Но у меня нет никакого оправдания. Положение Габриэль было чрезвычайно тяжелым. У Мариэтт же все идет нормально. Как и многие до меня, я, конечно, растерян, руки у меня дрожат, я охвачен волнением. Что предпринять? Никто из моих знакомых не может похвастаться, что был в такой момент абсолютно спокоен, конечно, кроме тех, кто находился в отсутствии, вернулся с запозданием и ему осталось только наклониться и поцеловать свою чистенькую, дремлющую в кружевах и надушенную одеколоном семейку. Чувствовать себя здоровым как бык, когда женщина корчится от боли, ощущать, что ты вдесятеро сильней, чем она, однако тебе ничего не пришлось носить в своем чреве и ты не будешь разрываться от муки, — как это тягостно. Избавляет от стыда лишь сознание своего бессилия. Я отпускаю руку жены и говорю ей;
— Обожди меня здесь, я сбегаю за такси.
— Нет, — отвечает она, — мне боязно одной. Такси можно достать только на вокзале! Домой ближе.
Она права. И все же до дома надо идти триста метров. Мы по нескольку раз останавливаемся, словно идем крестным путем, прохожие смотрят на нас, видимо, догадываются, в чем дело, и тактично отворачиваются. Встречаем мадам де ля Гранфьер, она внимательно глядит, колеблется и в конце концов решается идти дальше, ограничившись кивком. Но вот уже видна наша машина, она стоит, как всегда, перед домом. Мариэтт садится на заднее сиденье, снова корчится от боли. Я похлопываю ее по руке; стараясь подбодрить.
— Сходи за чемоданом, — говорит жена со страдальческой гримаской.

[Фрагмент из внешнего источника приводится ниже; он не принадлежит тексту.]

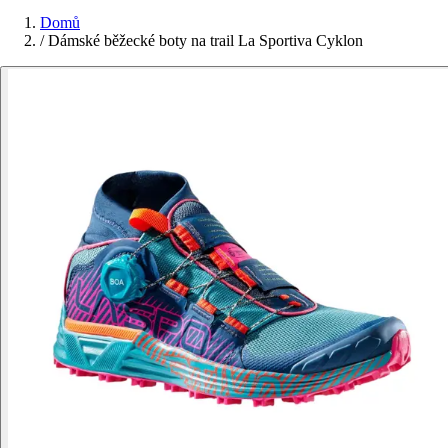
Domů
/
Dámské běžecké boty na trail La Sportiva Cyklon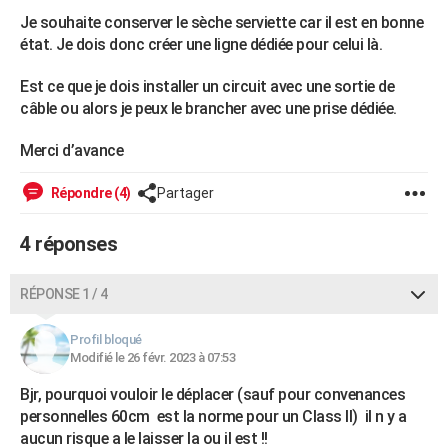
City break
Voyage de noces
Climat
Destinations
Voyage nature
Forum
+
Je souhaite conserver le sèche serviette car il est en bonne
PHOTO
état. Je dois donc créer une ligne dédiée pour celui là.
GUIDES D'ACHAT
Est ce que je dois installer un circuit avec une sortie de
BONS PLANS
câble ou alors je peux le brancher avec une prise dédiée.
CARTE DE VOEUX
Merci d’avance
Carte Bonne année
Carte Pâques
Carte de Noël
Carte Saint-Valentin
Carte d'anniversaire
DICTIONNAIRE
Répondre (4)
Partager
Biographies
Expressions
Dictionnaire
Citations
Proverbes
PROGRAMME TV
4 réponses
COPAINS D'AVANT
RÉPONSE 1 / 4
Se connecter
Collèges
Universités
Service militaire
S'inscrire
Lycées
Primaires
Entreprises
Avis de recherche
AVIS DE DÉCÈS
Profil bloqué
FORUM
Modifié le 26 févr. 2023 à 07:53
Lifestyle
Sport
Television
Cinema
Bricolage
Culture
Auto
Voyage
Bjr, pourquoi vouloir le déplacer (sauf pour convenances
personnelles 60cm est la norme pour un Class II) il n y a
aucun risque a le laisser la ou il est !!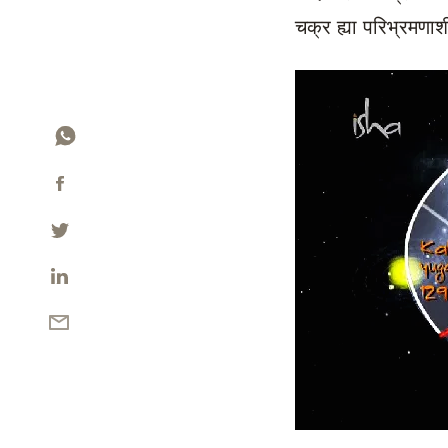
चक्र ह्या परिभ्रमण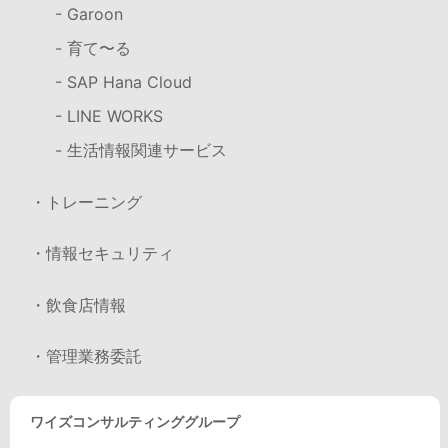
- Garoon
- 育て〜る
- SAP Hana Cloud
- LINE WORKS
- 生活情報関連サービス
・トレーニング
・情報セキュリティ
・飲食店情報
・管理業務委託
ワイズコンサルティンググループ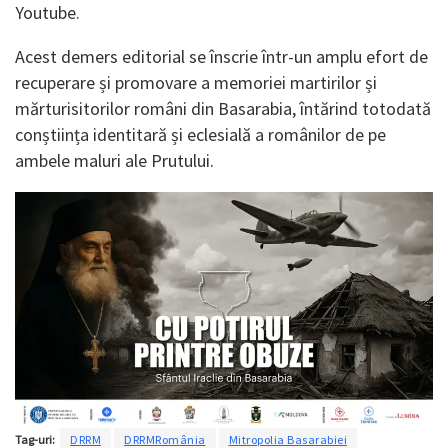
Youtube.
Acest demers editorial se înscrie într-un amplu efort de
recuperare și promovare a memoriei martirilor și
mărturisitorilor români din Basarabia, întărind totodată
conștiința identitară și eclesială a românilor de pe
ambele maluri ale Prutului.
Tag-uri:
DRRM
DRRMRomânia
Mitropolia Basarabiei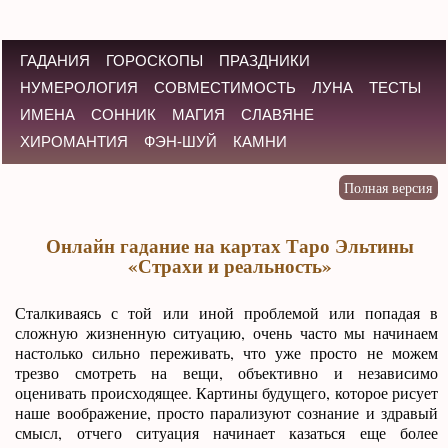
ГАДАНИЯ
ГОРОСКОПЫ
ПРАЗДНИКИ
НУМЕРОЛОГИЯ
СОВМЕСТИМОСТЬ
ЛУНА
ТЕСТЫ
ИМЕНА
СОННИК
МАГИЯ
СЛАВЯНЕ
ХИРОМАНТИЯ
ФЭН-ШУЙ
КАМНИ
Онлайн гадание на картах Таро Эльтины
«Страхи и реальность»
Сталкиваясь с той или иной проблемой или попадая в
сложную жизненную ситуацию, очень часто мы начинаем
настолько сильно переживать, что уже просто не можем
трезво смотреть на вещи, объективно и независимо
оценивать происходящее. Картины будущего, которое рисует
наше воображение, просто парализуют сознание и здравый
смысл, отчего ситуация начинает казаться еще более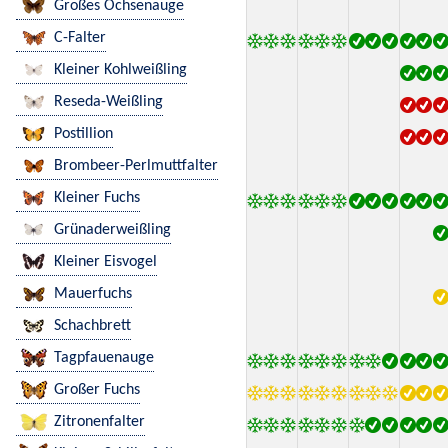
Großes Ochsenauge
C-Falter
Kleiner Kohlweißling
Reseda-Weißling
Postillion
Brombeer-Perlmuttfalter
Kleiner Fuchs
Grünaderweißling
Kleiner Eisvogel
Mauerfuchs
Schachbrett
Tagpfauenauge
Großer Fuchs
Zitronenfalter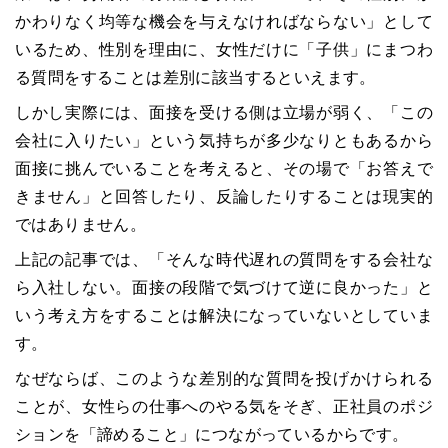
かわりなく均等な機会を与えなければならない」として
いるため、性別を理由に、女性だけに「子供」にまつわ
る質問をすることは差別に該当するといえます。
しかし実際には、面接を受ける側は立場が弱く、「この
会社に入りたい」という気持ちが多少なりともあるから
面接に挑んでいることを考えると、その場で「お答えで
きません」と回答したり、反論したりすることは現実的
ではありません。
上記の記事では、「そんな時代遅れの質問をする会社な
ら入社しない。面接の段階で気づけて逆に良かった」と
いう考え方をすることは解決になっていないとしていま
す。
なぜならば、このような差別的な質問を投げかけられる
ことが、女性らの仕事へのやる気をそぎ、正社員のポジ
ションを「諦めること」につながっているからです。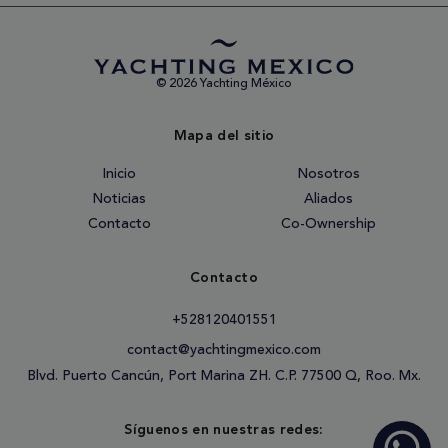
© 2026 Yachting México
Mapa del sitio
Inicio
Nosotros
Noticias
Aliados
Contacto
Co-Ownership
Contacto
+528120401551
contact@yachtingmexico.com
Blvd. Puerto Cancún, Port Marina ZH. C.P. 77500 Q, Roo. Mx.
Síguenos en nuestras redes: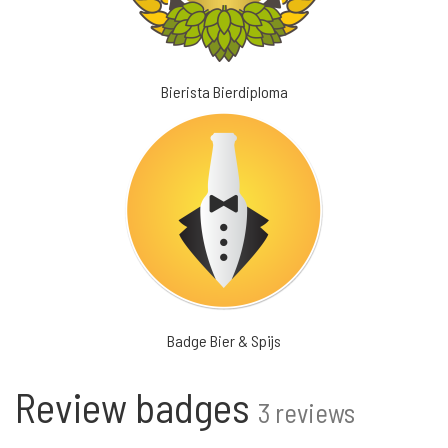
Bierista Bierdiploma
Badge Bier & Spijs
Review badges
3 reviews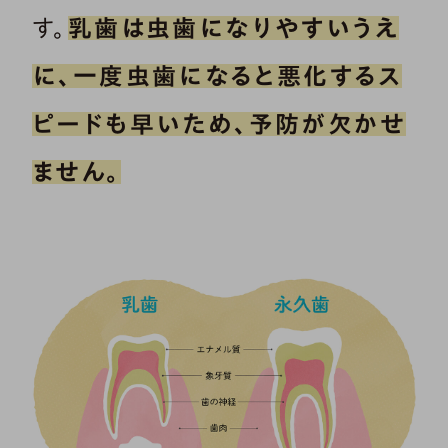
す。
乳歯は虫歯になりやすいうえ
に、一度虫歯になると悪化するス
ピードも早いため、予防が欠かせ
ません。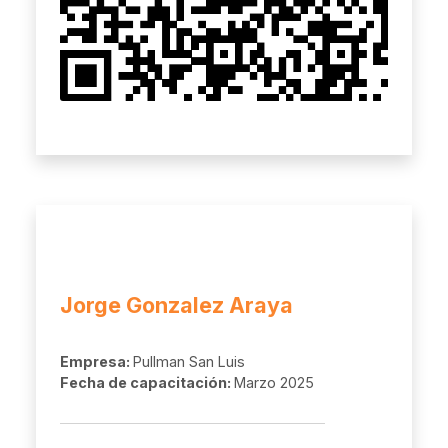
Jorge Gonzalez Araya
Empresa:
Pullman San Luis
Fecha de capacitación:
Marzo 2025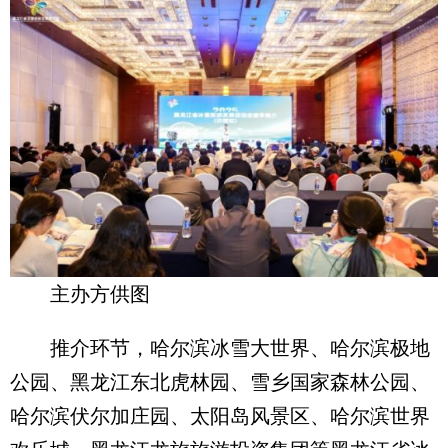
主办方供图
推介环节，哈尔滨冰雪大世界、哈尔滨极地
公园、黑龙江东北虎林园、雪乡国家森林公园、
哈尔滨伏尔加庄园、太阳岛风景区、哈尔滨世界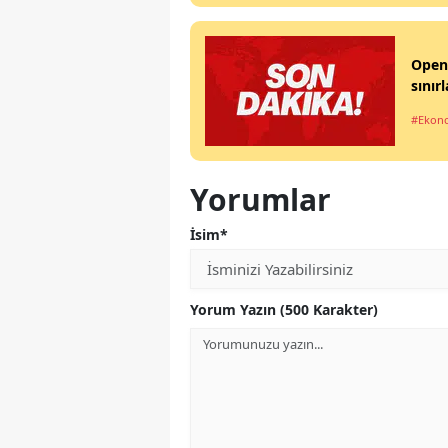
OpenA
sınırl
#Ekon
Yorumlar
İsim*
Yorum Yazın (500 Karakter)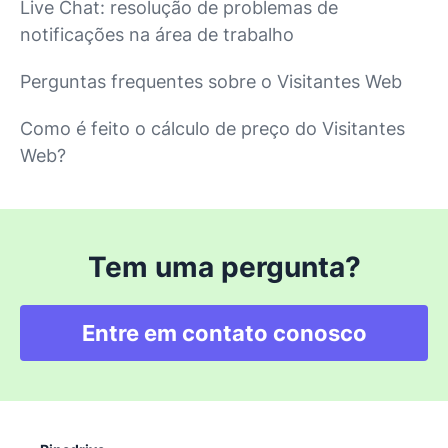
Live Chat: resolução de problemas de
notificações na área de trabalho
Perguntas frequentes sobre o Visitantes Web
Como é feito o cálculo de preço do Visitantes
Web?
Tem uma pergunta?
Entre em contato conosco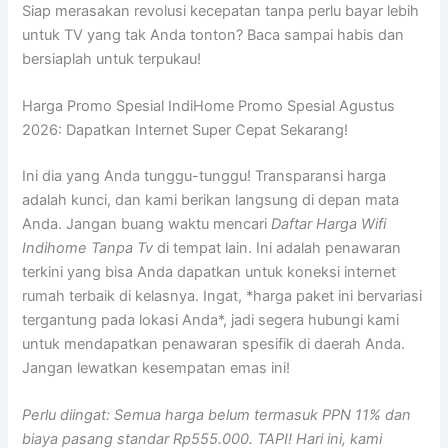
Siap merasakan revolusi kecepatan tanpa perlu bayar lebih
untuk TV yang tak Anda tonton? Baca sampai habis dan
bersiaplah untuk terpukau!
Harga Promo Spesial IndiHome Promo Spesial Agustus
2026: Dapatkan Internet Super Cepat Sekarang!
Ini dia yang Anda tunggu-tunggu! Transparansi harga
adalah kunci, dan kami berikan langsung di depan mata
Anda. Jangan buang waktu mencari
Daftar Harga Wifi
Indihome Tanpa Tv
di tempat lain. Ini adalah penawaran
terkini yang bisa Anda dapatkan untuk koneksi internet
rumah terbaik di kelasnya. Ingat, *harga paket ini bervariasi
tergantung pada lokasi Anda*, jadi segera hubungi kami
untuk mendapatkan penawaran spesifik di daerah Anda.
Jangan lewatkan kesempatan emas ini!
Perlu diingat: Semua harga belum termasuk PPN 11% dan
biaya pasang standar Rp555.000. TAPI! Hari ini, kami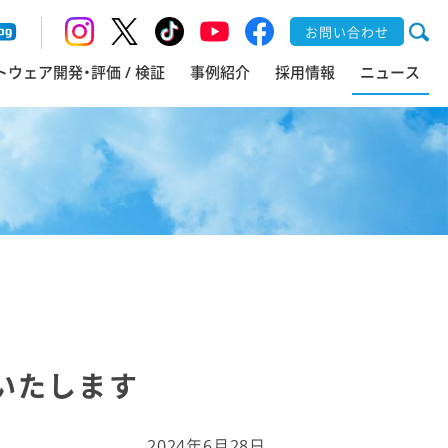
お問い合わせ
トウェア開発・評価 / 検証
事例紹介
採用情報
ニュース
いたします
2024年6月28日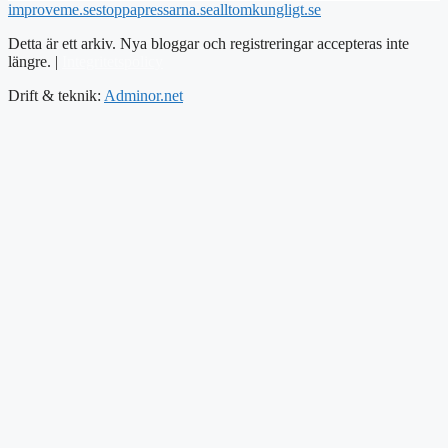
improveme.se
stoppapressarna.se
alltomkungligt.se
Detta är ett arkiv. Nya bloggar och registreringar accepteras inte
längre. |
Integritetspolicy
Drift & teknik:
Adminor.net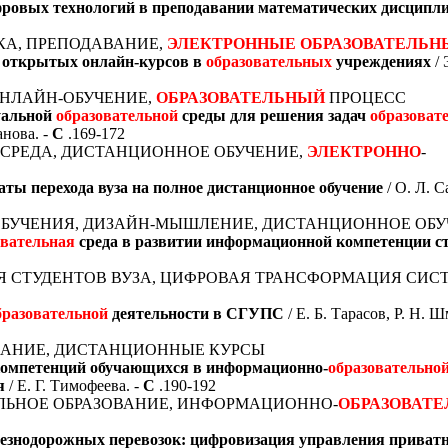
фровых технологий в преподавании математических дисцип
ИКА, ПРЕПОДАВАНИЕ,
ЭЛЕКТРОННЫЕ
ОБРАЗОВАТЕЛЬН
х открытых онлайн-курсов в
образовательных
учреждениях
/ 
 ОНЛАЙН-ОБУЧЕНИЕ,
ОБРАЗОВАТЕЛЬНЫЙ
ПРОЦЕСС
уальной
образовательной
среды для решения задач
образоват
анова. -
С
.169-172
СРЕДА, ДИСТАНЦИОННОЕ ОБУЧЕНИЕ,
ЭЛЕКТРОННО
-
ты перехода вуза на полное дистанционное обучение
/ О. Л. С
 ОБУЧЕНИЯ, ДИЗАЙН-МЫШЛЕНИЕ, ДИСТАНЦИОННОЕ ОБ
овательная
среда в развитии информационной компетенции ст
Я СТУДЕНТОВ ВУЗА, ЦИФРОВАЯ ТРАНСФОРМАЦИЯ СИС
бразовательной
деятельности в СГУПС
/ Е. Б. Тарасов, Р. Н. Ш
ОВАНИЕ, ДИСТАНЦИОННЫЕ КУРСЫ
компетенций обучающихся в информационно-
образовательно
я
/ Е. Г. Тимофеева. -
С
.190-192
АЛЬНОЕ ОБРАЗОВАНИЕ, ИНФОРМАЦИОННО-
ОБРАЗОВАТЕ
езнодорожных перевозок: цифровизация управления прива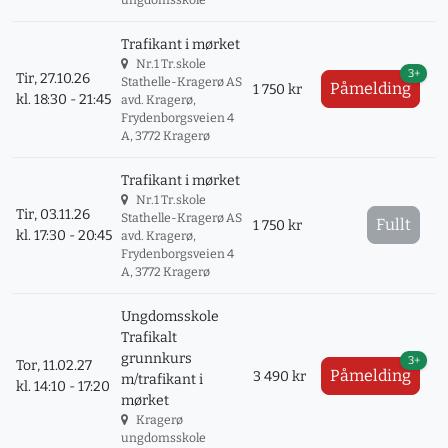
ungdomsskole
Trafikant i mørket
Nr.1 Tr.skole
3+
Tir, 27.10.26
Stathelle-Kragerø AS
Påmelding
1 750 kr
kl. 18:30 - 21:45
avd. Kragerø,
Frydenborgsveien 4
A, 3772 Kragerø
Trafikant i mørket
Nr.1 Tr.skole
Tir, 03.11.26
Stathelle-Kragerø AS
Fullt
1 750 kr
kl. 17:30 - 20:45
avd. Kragerø,
Frydenborgsveien 4
A, 3772 Kragerø
Ungdomsskole
Trafikalt
grunnkurs
3+
Tor, 11.02.27
Påmelding
3 490 kr
m/trafikant i
kl. 14:10 - 17:20
mørket
Kragerø
ungdomsskole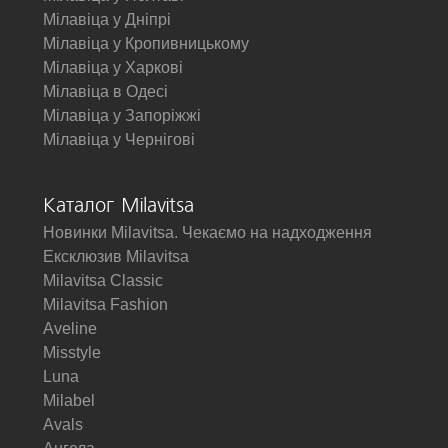
Мілавіца у Дніпрі
Мілавіца у Кропивницькому
Мілавіца у Харкові
Мілавіца в Одесі
Мілавіца у Запоріжжі
Мілавіца у Чернігові
Каталог Milavitsa
Новинки Milavitsa. Чекаємо на надходження
Ексклюзив Milavitsa
Milavitsa Classic
Milavitsa Fashion
Aveline
Misstyle
Luna
Milabel
Avals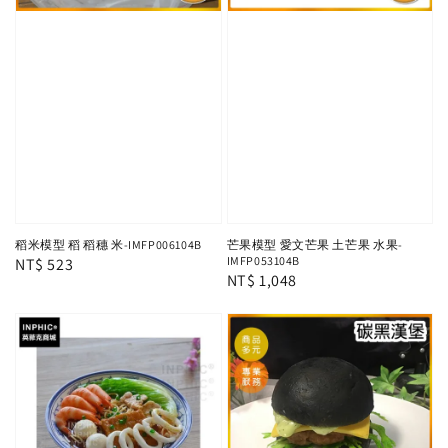
稻米模型 稻 稻穗 米-IMFP006104B
芒果模型 愛文芒果 土芒果 水果-
IMFP053104B
Regular
NT$ 523
Regular
NT$ 1,048
price
price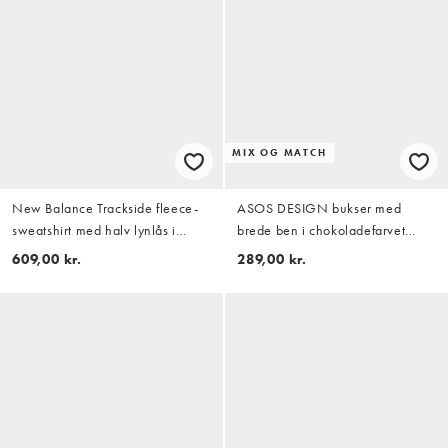
MIX OG MATCH
New Balance Trackside fleece-
ASOS DESIGN bukser med
sweatshirt med halv lynlås i
brede ben i chokoladefarvet
beige
stribe, del af sæt
609,00 kr.
289,00 kr.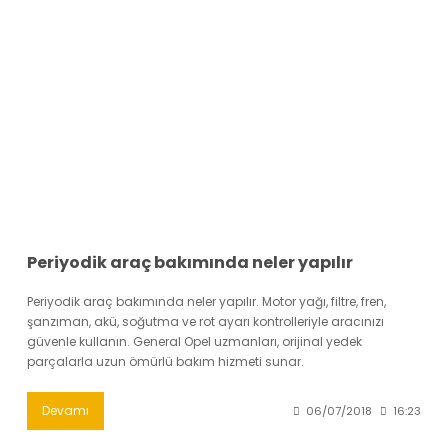
Periyodik araç bakımında neler yapılır
Periyodik araç bakımında neler yapılır. Motor yağı, filtre, fren,
şanzıman, akü, soğutma ve rot ayarı kontrolleriyle aracınızı
güvenle kullanın. General Opel uzmanları, orijinal yedek
parçalarla uzun ömürlü bakım hizmeti sunar.
Devamı
06/07/2018
16:23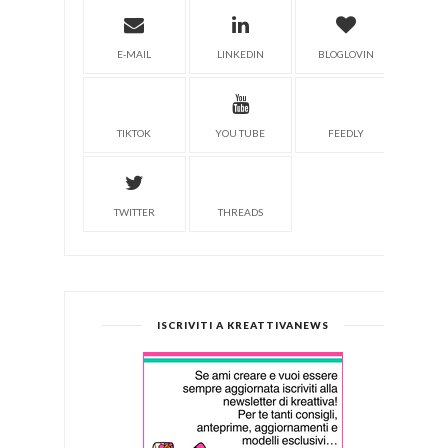
E-MAIL
LINKEDIN
BLOGLOVIN
TIKTOK
YOU TUBE
FEEDLY
TWITTER
THREADS
ISCRIVITI A KREATTIVANEWS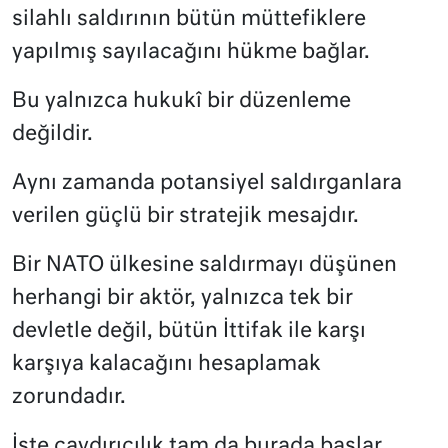
silahlı saldırının bütün müttefiklere
yapılmış sayılacağını hükme bağlar.
Bu yalnızca hukukî bir düzenleme
değildir.
Aynı zamanda potansiyel saldırganlara
verilen güçlü bir stratejik mesajdır.
Bir NATO ülkesine saldırmayı düşünen
herhangi bir aktör, yalnızca tek bir
devletle değil, bütün İttifak ile karşı
karşıya kalacağını hesaplamak
zorundadır.
İşte caydırıcılık tam da burada başlar.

Ключ дрожит в моих руках, не могу попасть в замочную скважину. Где же чемоданчик, тот, который она заранее уложила? Ничего не нахожу ни в спальне, ни в чуланчике, ни на лестничной площадке. Спускаюсь вниз. Оказывается, чемодан ждет меня у выхода; сверху на нем в целлофановой обертке лежат нужные документы. Хватаю все разом и внезапно вспоминаю: надо же сообщить теще. Мне кажется, что станет легче, если я с кем-то поделюсь новостью. Бегу к телефону, набираю номер. Подходит прислуга Ирма.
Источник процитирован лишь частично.